Titus Groan: Volume 1 of the Gormenghast Trilogy by Mervyn Peake
— I again won’t paste the entire description. Find out more here… http://www.amazon.com/Gormenghast-Novels-Mervyn-Peake/dp/0879516283. This one was actually on my brother’s Goodreads. I’d seen it at his house and it sounded interesting. Or course I came across this after adding the other 5 books, using up the other 5 credits. So I only had enough for the first in this trilogy. I figured I’d try this though, and see what I thought.

Those would be the 6 books I got for my 6 credits. I hope you enjoy. I thought about linking to each but didn’t want to spend the time doing so, sorry.

But then, wow I’m having a hard time not starting sentences with prepositions tonight, at least in my head. I’ve tried to correct my grammar as much as possible. Anyway… But then, I saw that some free things on Audible.com are only available with a subscription. I checked what was free for members and didn’t see anything worthwhile. However, I then searched for any other free items and found the following. Yes, I spent a lot of time on Audible.com tonight.

Ricky Gervais Show: The Complete Fifth Season: Free Excerpt
— I think Ricky Gervais is an amazing comedian. His The Office is far superior to the US one. His stand up comedy is both offensive and hilarious, just how I prefer it. So why not see what this Ricky Gervais Show is all about. It’s just an excerpt but…we’ll see what happens.
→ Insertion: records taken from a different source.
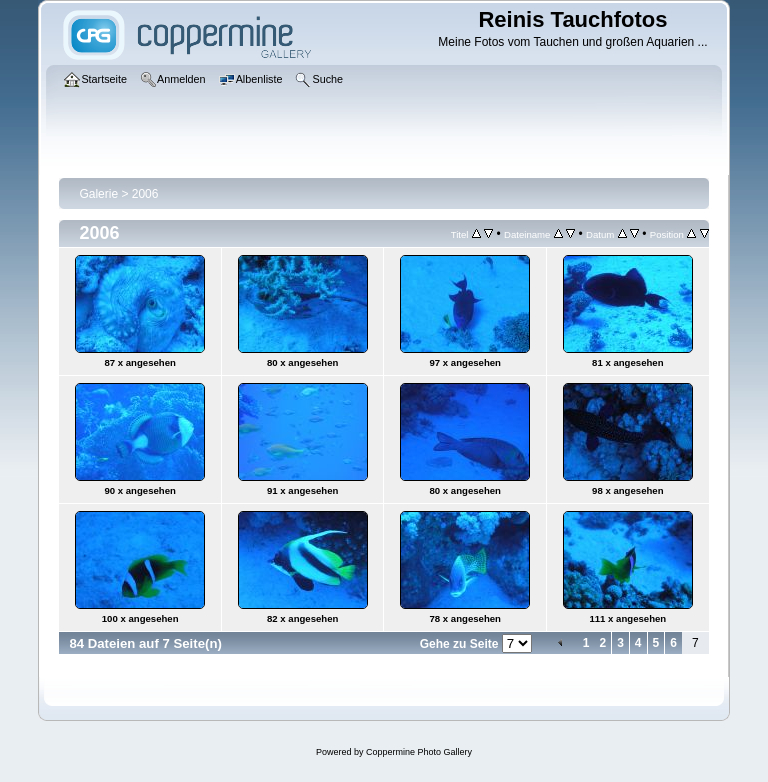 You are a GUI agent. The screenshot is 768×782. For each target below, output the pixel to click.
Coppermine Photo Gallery (419, 752)
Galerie (98, 194)
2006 (145, 194)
And finally, damn prepositions.

A Study in Emerald by Neil Gaiman
Alluding to both the Sherlock Holmes canon and the Old Ones of the Cthulhu Mythos, this Hugo Award-winning short story will delight fans of Sir Arthur Conan Doyle, H. P. Lovecraft, and of course, Neil Gaiman.

A Study in Emerald draws listeners in through carefully revealed details as a consulting detective and his narrator friend solve the mystery of a murdered German noble. But with its subtle allusions and surprise ending, this mystery hints that the real fun in solving this case lies in imagining all the details that Gaiman doesn’t reveal, and challenges listeners to be detectives themselves.
— I like Neil Gaiman’s writing, even if he did sweep Amanda Palmer off her feet before I had a chance. This was free so why not try it. It sounds interesting. I’ll let you know.

And that about does it for audio books tonight. I’ve now spent quite some time getting the audio books and then writing about the. This is fine though as it’s still part of my Personal Night. I also hadn’t updated this blog in some time so for all my fans out there, here you go! I hope you enjoy.